Therapy Contracts Help Clients Heal

The relationship between a psychotherapy counselor and patient is a commitment to work together in finding the root of an issue. In counseling, the agreement governs the therapeutic sessions. There are several different contracts, which govern psychotherapy sessions. Contract management software helps to identify key issues to address in reaching an agreement. Here are four types of psychotherapy contracts or methods that counselors use and may incorporate during treatment. For practical reasons, a practitioner may use contract management software to enter into a written agreement with the therapist, avoiding misunderstandings or breaches of the arrangement.




Some therapists hesitate to use the word contract in defining an agreement with a patient or subject. Basically, a contract in therapy is a commitment by both parties to participate in a particular course of action. The client interacts with a practitioner on both a social and institutional level, focusing on resistance, repression, unconscious, and sexual psychoanalysis to fully understand the client’s mindset. These cornerstones of therapy are significant in observing the life of the client. According to Feud, the person-centered therapy is a broad approach, which shares root assumptions.
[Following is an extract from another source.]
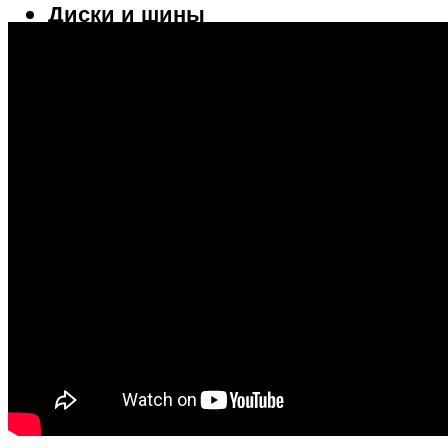
Диски и шины
Меню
Process contracts include a moment-by-moment approach, remaining focused on the present. A therapist may track his client’s thoughts, feelings, and actions. This type of therapy is effective in both group and personal sessions. In agreeing to follow the process, the client must fully open up to the therapist, allowing himself to be vulnerable. By revealing personal information, the client helps the therapist to understand and guide him through personal experiences, which may include painful memories or reliving long-discarded experiences from the past.

No Harm

No-harm contracts focus on ensuring that therapy will not cause harm to the client. As such, the contract helps to avoid self-harm, suicide, or other harmful circumstances. It’s the practitioner’s responsibility to first understand if he may interact with the client safely, ensuring that there is no danger or threat to either the client or therapist. Building trust is essential before delving into subtle conversations meant to find out the client’s deeper most thoughts without causing additional harm.